La presse britannique est connue pour sa grande diversité, allant de quotidiens de qualité aux fameux tabloids. Les travaux de Diana Mutz peuvent trouver un large écho dans la couverture médiatique du référendum sur le Brexit. On y retrouve des mécanismes de diabolisation et de délégitimation de l’adversaire. Le camp du « Leave » est avantagé par des années de méfiance et d’irrespect envers Bruxelles. On se souvient de la Une du Sun, le premier novembre 1990 : « At Midday tomorrow Sun readers are urged to tell the French fool [Jacques Delors] where to stuff his ECU » (Demain midi les lecteurs du Sun sont appelés à indiquer au fou français où se mettre son ECU) . Aussi, le Premier Ministre d’alors David Cameron est moins convaincant en faisant campagne pour le “Remain” après des années de discours eurosceptiques qu’un Nigel Farage, figure de proue du « Leave », tenant la même ligne depuis plus de vingt ans…

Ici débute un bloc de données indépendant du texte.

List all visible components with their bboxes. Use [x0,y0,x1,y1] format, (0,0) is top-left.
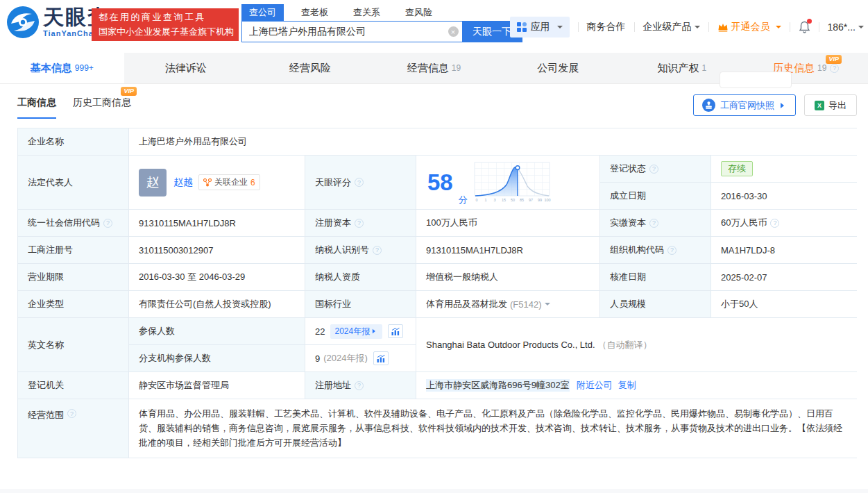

Une étude sur le ton des éditions londoniennes de neuf grands journaux entre Février et Juin[8] montre une couverture médiatique plutôt négative (46% des messages négatifs, 12% positifs, le reste étant factuel ou mélangé). Selon les auteurs de cette étude, le camp du « Remain » a eu du mal à établir un cadrage de l’enjeu du référendum incitant à voter en faveur du status quo. Le camp du « Leave » lui s’employait à critiquer ce status quo, tout en offrant de l’espoir d’un meilleur avenir en dehors de l’Union Européenne. Cette critique s’accompagnait d’une véritable diabolisation de l’UE, exagérant le poids de l’Europe et de sa bureaucratie pour mieux convaincre les électeurs d’une alternative risquée. Des politiques en faveur du « Leave » comme Boris Johnson ou Michael Gove ont utilisé le pathos pour toucher les électeurs. Au-delà des vieilles histoires de courbures de banane, on a pu entendre Boris Johnson comparer l’UE au projet hitlérien : « Napoleon and Hitler tried to dominate the continent. The EU is an attempt to do this by different methods » (Napoléon et Hitler ont essayé de dominer le continent. L’UE est un nouvel essai par différentes méthodes) – Politico, le 15 Mai 2016.[9] Une telle référence n’est pas anodine, d’autant plus qu’elle touche au cœur du patriotisme britannique. Le camp du « Remain » n’est pas en reste, annonçant l’Apocalyse économique en cas de Brexit. Le « Remain » était cependant un peu plus précautionneux.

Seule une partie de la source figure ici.